Hoy dejo la redacción de Colpisa y tantos años después descubro que no he dejado de temblar. Dijo Juan Belmonte que el día en el que no pudiera cabalgar, se volaría la cabeza. Cumplió. Yo, el día en que deje de temblar, me quito de esto. Ese día no ha llegado. Las lecciones y los balances son siempre esquivos y traidores. Miro por el retrovisor y, al margen de batallas periodísticas más o menos fútiles que sirvieron para envolver algún bocadillo o para cubrir acaso el suelo de la jaula de algún canario, aparte de esto y de ciento veinte ataques de risa y dos docenas de cabreos, queda solamente el azar a mi favor y una lista de gente que me echó un cable, que me dio una oportunidad o que me ofreció un pitillo en una trinchera. Esa la tengo clara. La de los hijos de puta la perdí el martes en las escaleras del metro; pueden estar tranquilos pues viven en mi nada más absoluta.

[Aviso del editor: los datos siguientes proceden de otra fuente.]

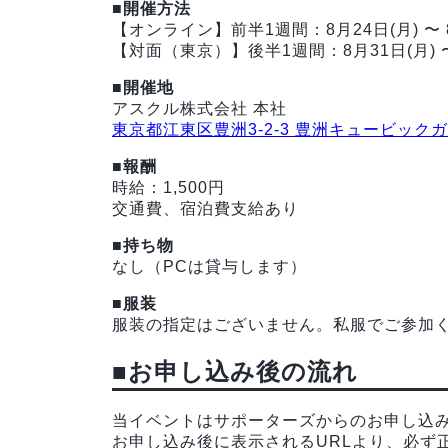
■開催方法
【オンライン】前半1週間：8月24日(月) 〜 8
【対面（東京）】後半1週間：8月31日(月) 〜
■開催地
アスクル株式会社 本社
東京都江東区豊洲3-2-3 豊洲キュービック
■報酬
時給：1,500円
交通費、宿泊費支給あり
■持ち物
なし（PCは貸与します）
■服装
服装の指定はございません。私服でご参加
■お申し込み後の流れ
当イベントはサポーターズからのお申し込
お申し込み後に表示されるURLより、必ず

Detrás de estos dedos que pulsan las teclas hay noventa kilos de asombro y de duda y tres o cuatro golpes de suerte, espanto, deslumbramiento, vergüenza y orgullo. No busquen lecciones sobre los retos del ser humano porque no tengo ni la más mínima idea de lo que es el ser humano. Constato, como mucho, que después de tantos charcos, de tantos tiroteos y de tantos encierros, seguir de pie en un ejército diezmado supone un milagro estadístico, que es la única manera posible de milagro.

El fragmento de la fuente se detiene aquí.